The streaming wars took a savage turn this past week. Netflix’s earnings report disappointed investors. CNN+ dropped out of the game entirely, just a month after launching. The result has been a wave of brutal selloffs, making Netflix the worst-performing member of the S&P 500 this year to date.
Here’s the data point that likely wiped out billions of dollars of value: A decade of seemingly perpetual growth came to a halt with the loss of some 200,000 subscribers. You might need to grab a magnifying glass to see them, though, because ultimately that’s just a 0.09% decline.
Had it been an increase, rather than a decrease, the move would far more likely have been reported as “static,” rather than a devastating plunge. So why has the market freaked out so much over a rounding error? John Authers explains that it’s likely a combination of the human aversion to loss of any kind and low confidence in valuations. With the perception that Netflix offered never-ending growth erased, so too has its valuation premium.
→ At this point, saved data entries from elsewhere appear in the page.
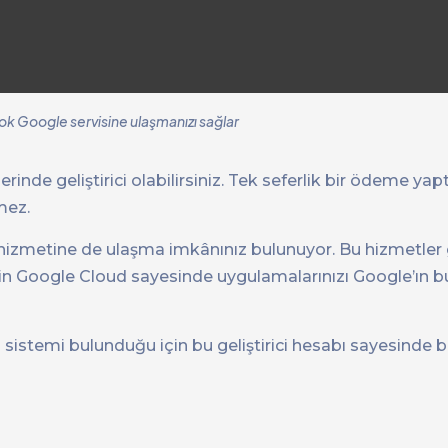
ok Google servisine ulaşmanızı sağlar
nde geliştirici olabilirsiniz. Tek seferlik bir ödeme yaptı
mez.
k hizmetine de ulaşma imkânınız bulunuyor. Bu hizmetler 
eğin Google Cloud sayesinde uygulamalarınızı Google’ın 
istemi bulunduğu için bu geliştirici hesabı sayesinde b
It may partly be a product problem. “Netflix has stopped meaningfully differentiating itself from its competitors over the last two years,” former Hulu executive Alex Kruglov told Roy Bahat, head of Bloomberg Beta, in a recent Twitter Spaces. “Great competitors like Disney+, HBO Max, Apple and Amazon are putting out phenomenally good shows, so having a distinct place that has truly great shows is no longer a Netflix differentiator. Having a lot of stuff is no longer a differentiator — Amazon has that, too. And when it comes to user experience, everyone essentially looks exactly the same.”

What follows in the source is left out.